Meta tags were originally intended as a proxy for information about a website’s content. Several of the basic meta tags are listed below, along with a description of their use.
The Meta Robots tag can be used to control search engine crawler activity (for all of the major engines) on a per-page level. There are several ways to use Meta Robots to control how search engines treat a page:
- index/noindex tells the engines whether the page should be crawled and kept in the engines’ index for retrieval. If you opt to use “noindex,” the page will be excluded from the index. By default, search engines assume they can index all pages, so using the “index” value is generally unnecessary.
- follow/nofollow tells the engines whether links on the page should be crawled. If you elect to employ “nofollow,” the engines will disregard the links on the page for discovery, ranking purposes, or both. By default, all pages are assumed to have the “follow” attribute.
Example: <META NAME=”ROBOTS” CONTENT=”NOINDEX, NOFOLLOW”>
- noarchive is used to restrict search engines from saving a cached copy of the page. By default, the engines will maintain visible copies of all pages they have indexed, accessible to searchers through the cached link in the search results.

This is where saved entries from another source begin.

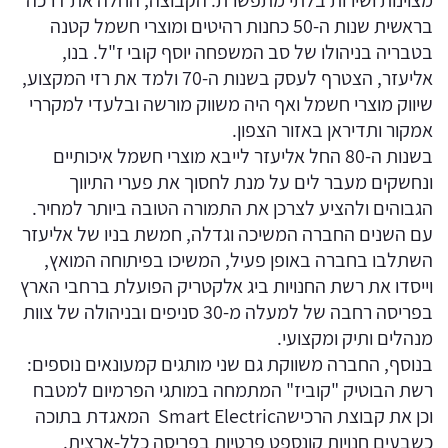
מצוינות ושירות בלתי מתפשרת. הקבוצה, החלה את דרכה
בראשית שנות ה-50 כחנות רהיטים ומוצרי חשמל קטנה
בטבריה בניהולו של סב המשפחה יוסף קובי ז"ל. בנו,
אליעזר, הצטרף לעסק בשנות ה-70 ולמד את רזי המקצוע,
שיווק מוצרי חשמל ואף היה משווק מורשה ובלעדי למקררי
אמקור ותדיראן באזור הצפון.
בשנות ה-80 החל אליעזר לייבא מוצרי חשמל איכותיים
ונחשקים מעבר לים על מנת לחסוך את פערי התיווך
הגבוהים ולהציע לצרכן את התמורה הטובה ביותר למחיר.
עם השנים החברה המשיכה וגדלה, חמשת בניו של אליעזר
השתלבו בחברה באופן פעיל, המשיכו בפיתוחה המואץ,
וייסדו את רשת החנויות ביג אלקטריק הפועלת ברחבי הארץ
בפריסה רחבה של למעלה מ-30 סניפים ובניהולה של צוות
מנהלים ותיק ומקצועי.
בנוסף, החברה משווקת גם שני מותגים קמעונאים נוספים:
רשת הבוטיק "קוביז" המתמחה במותגי הפרמיום למטבח
וכן את קבוצת הרכישהSmart Electric המאגדת בתוכה
כשבעים חנויות קונספט פרטיות בפריסה כלל-ארצית.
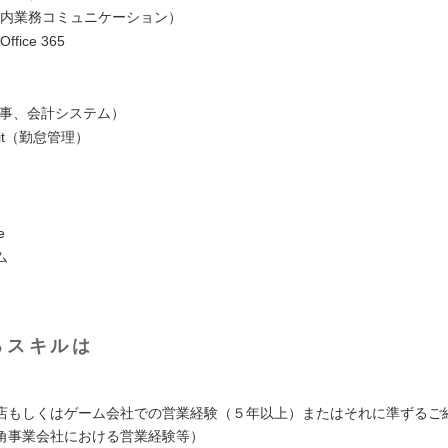
（社内業務コミュニケーション）
Office 365
（人事、会計システム）
irit（勤怠管理）
e
ム
るスキルは
店もしくはゲーム会社での営業経験（５年以上）またはそれに準ずるご
角事業会社における営業経験等）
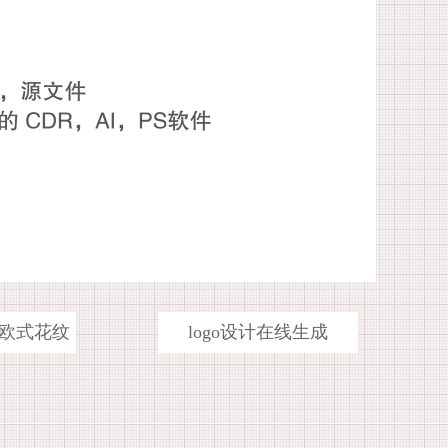
欧式花纹
logo设计在线生成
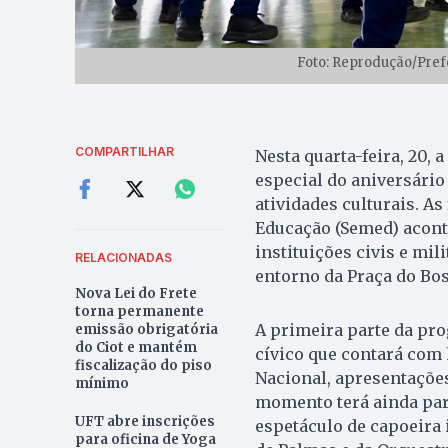
Foto: Reprodução/Pref
COMPARTILHAR
Nesta quarta-feira, 20, 
especial do aniversário
atividades culturais. A
Educação (Semed) acon
instituições civis e mi
RELACIONADAS
entorno da Praça do Bos
Nova Lei do Frete
torna permanente
A primeira parte da pr
emissão obrigatória
do Ciot e mantém
cívico que contará com
fiscalização do piso
Nacional, apresentaçõe
mínimo
momento terá ainda par
UFT abre inscrições
espetáculo de capoeira 
para oficina de Yoga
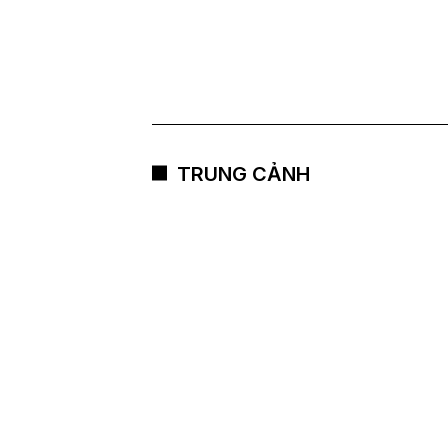
TRUNG CẢNH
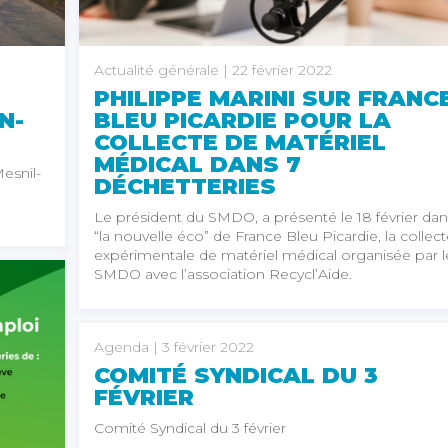
Actualité générale
| 22 février 2022
PHILIPPE MARINI SUR FRANC
N-
BLEU PICARDIE POUR LA
COLLECTE DE MATÉRIEL
MÉDICAL DANS 7
Mesnil-
DÉCHETTERIES
Le président du SMDO, a présenté le 18 février dan
“la nouvelle éco” de France Bleu Picardie, la collec
expérimentale de matériel médical organisée par l
SMDO avec l’association Recycl’Aide.
Agenda
| 3 février 2022
COMITÉ SYNDICAL DU 3
FÉVRIER
Comité Syndical du 3 février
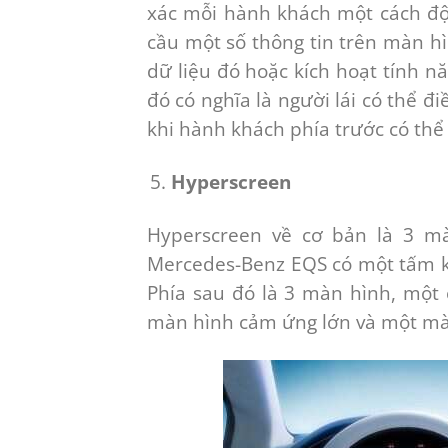
xác mỗi hành khách một cách độc
cầu một số thông tin trên màn h
dữ liệu đó hoặc kích hoạt tính n
đó có nghĩa là người lái có thể đ
khi hành khách phía trước có thể
Hyperscreen
Hyperscreen về cơ bản là 3 mà
Mercedes-Benz EQS có một tấm kí
Phía sau đó là 3 màn hình, một 
màn hình cảm ứng lớn và một mà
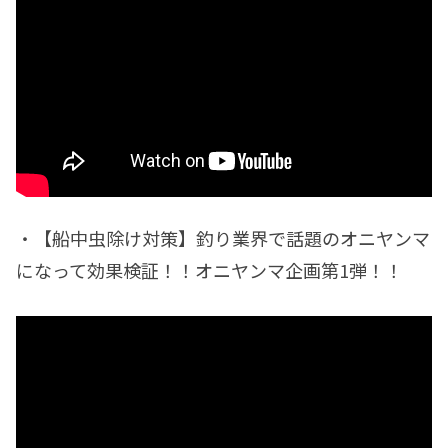
・【船中虫除け対策】釣り業界で話題のオニヤンマ
になって効果検証！！オニヤンマ企画第1弾！！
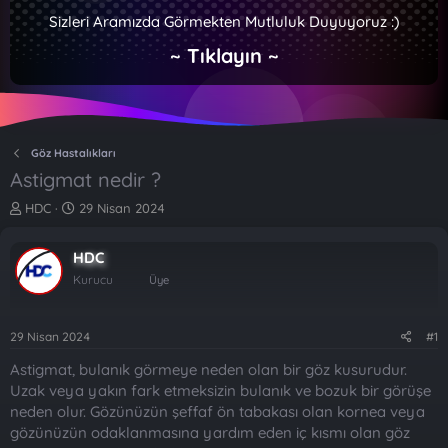
Sizleri Aramızda Görmekten Mutluluk Duyuyoruz :)
~ Tıklayın ~
Göz Hastalıkları
Astigmat nedir ?
K
B
HDC
29 Nisan 2024
o
a
n
ş
HDC
b
l
u
a
Kurucu
Üye
y
n
u
g
b
ı
29 Nisan 2024
#1
a
ç
Astigmat, bulanık görmeye neden olan bir göz kusurudur.
ş
t
l
a
Uzak veya yakın fark etmeksizin bulanık ve bozuk bir görüşe
a
r
neden olur. Gözünüzün şeffaf ön tabakası olan kornea veya
t
i
gözünüzün odaklanmasına yardım eden iç kısmı olan göz
a
h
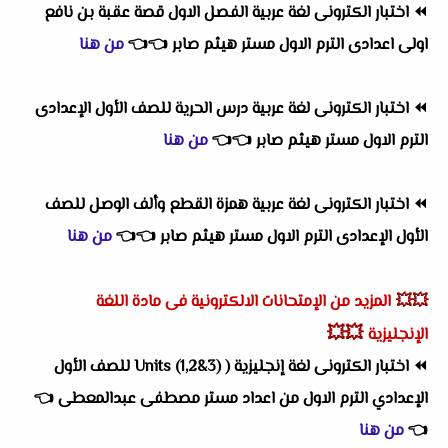
⏪
اختبار الكترونى لغة عربية الفصل الاول قصة عقبة بن نافع
اولى اعدادى الترم الاول مستر هيثم صابر
👈
👈
من هنا
⏪
اختبار الكترونى لغة عربية درس الحرية للصف الأول الإعدادى
الترم الاول مستر هيثم صابر
👈
👈
من هنا
⏪
اختبار الكترونى لغة عربية همزة القطع وألف الوصل للصف
الأول الإعدادى الترم الاول مستر هيثم صابر
👈
👈
من هنا
💥💥
المزيد من الإمتحانات الالكترونية فى مادة اللغة
💥💥
الإنجليزية
⏪
اختبار الكترونى لغة إنجليزية ( Units (1,2&3) للصف الأول
الإعدادي الترم الاول من اعداد مستر مصطفى عبدالمعطى
👈
👈
من هنا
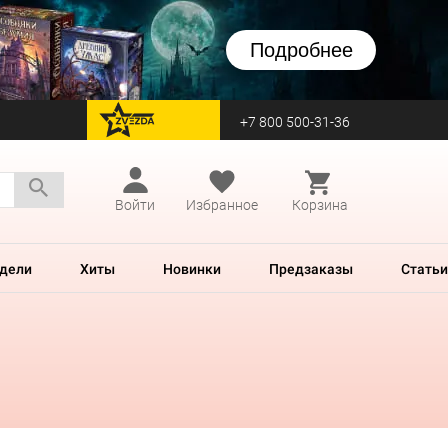
Подробнее
+7 800 500-31-36
перейти на Zvezda
Войти
Избранное
Корзина
дели
Хиты
Новинки
Предзаказы
Статьи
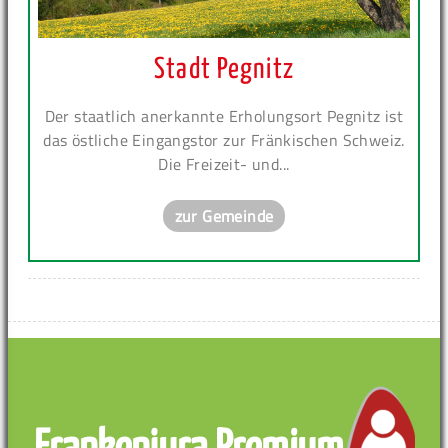
Stadt Pegnitz
Der staatlich anerkannte Erholungsort Pegnitz ist
das östliche Eingangstor zur Fränkischen Schweiz.
Die Freizeit- und...
zur Gemeinde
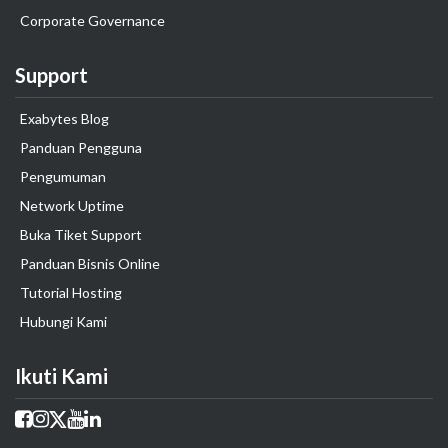
Corporate Governance
Support
Exabytes Blog
Panduan Pengguna
Pengumuman
Network Uptime
Buka Tiket Support
Panduan Bisnis Online
Tutorial Hosting
Hubungi Kami
Ikuti Kami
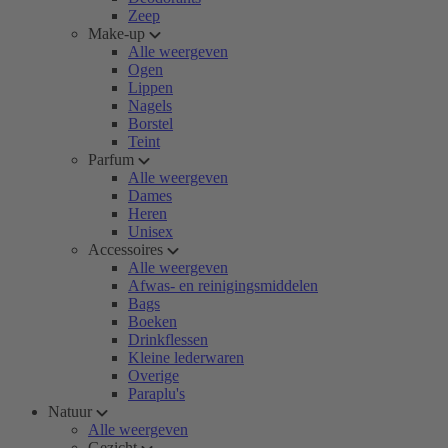
Zeep
Make-up
Alle weergeven
Ogen
Lippen
Nagels
Borstel
Teint
Parfum
Alle weergeven
Dames
Heren
Unisex
Accessoires
Alle weergeven
Afwas- en reinigingsmiddelen
Bags
Boeken
Drinkflessen
Kleine lederwaren
Overige
Paraplu's
Natuur
Alle weergeven
Gezicht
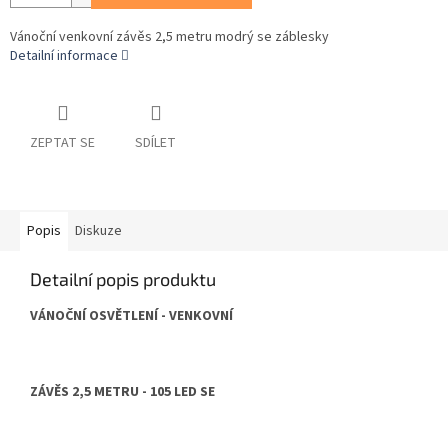
Vánoční venkovní závěs 2,5 metru modrý se záblesky
Detailní informace
ZEPTAT SE
SDÍLET
Popis
Diskuze
Detailní popis produktu
VÁNOČNÍ OSVĚTLENÍ - VENKOVNÍ
ZÁVĚS 2,5 METRU - 105 LED SE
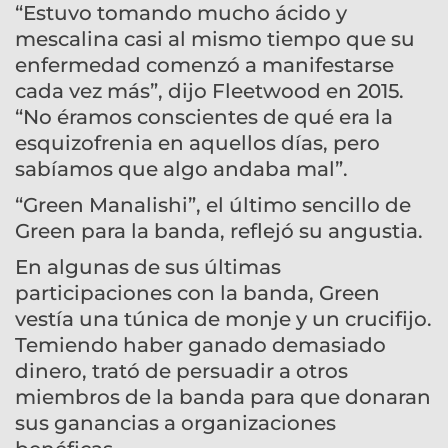
“Estuvo tomando mucho ácido y
mescalina casi al mismo tiempo que su
enfermedad comenzó a manifestarse
cada vez más”, dijo Fleetwood en 2015.
“No éramos conscientes de qué era la
esquizofrenia en aquellos días, pero
sabíamos que algo andaba mal”.
“Green Manalishi”, el último sencillo de
Green para la banda, reflejó su angustia.
En algunas de sus últimas
participaciones con la banda, Green
vestía una túnica de monje y un crucifijo.
Temiendo haber ganado demasiado
dinero, trató de persuadir a otros
miembros de la banda para que donaran
sus ganancias a organizaciones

- nosnippet informs the engines that they should refrain from displaying a descriptive block of text next to the page’s title and URL in the search results.
- noodp/noydir are specialized tags telling the engines not to grab a descriptive snippet about a page from the Open Directory Project (DMOZ) or the Yahoo! Directory for display in the search results.
The X-Robots-Tag HTTP header directive also accomplishes these same objectives. This technique works especially well for content within non-HTML files, like images.